DIRECTIONS FOR THIS TASK
Look through the records below and say how many lines include "rose". Give only that number.

[Collected data]
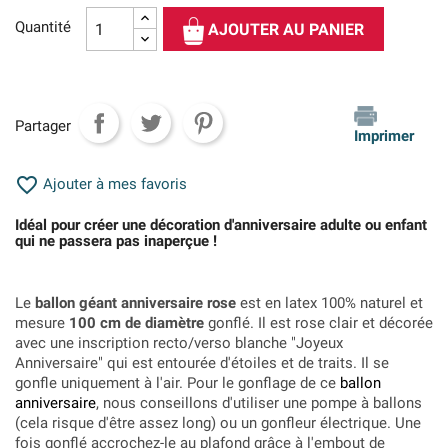
Quantité
AJOUTER AU PANIER
Partager
Imprimer

Ajouter à mes favoris
Idéal pour créer une décoration d'anniversaire adulte ou enfant
qui ne passera pas inaperçue !
Le
ballon géant anniversaire rose
est en latex 100% naturel et
mesure
100 cm de diamètre
gonflé. Il est rose clair et décorée
avec une inscription recto/verso blanche "Joyeux
Anniversaire" qui est entourée d'étoiles et de traits. Il se
gonfle uniquement à l'air. Pour le gonflage de ce
ballon
anniversaire
, nous conseillons d'utiliser une pompe à ballons
(cela risque d'être assez long) ou un gonfleur électrique. Une
fois gonflé accrochez-le au plafond grâce à l'embout de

WRITTEN RESPONSE
2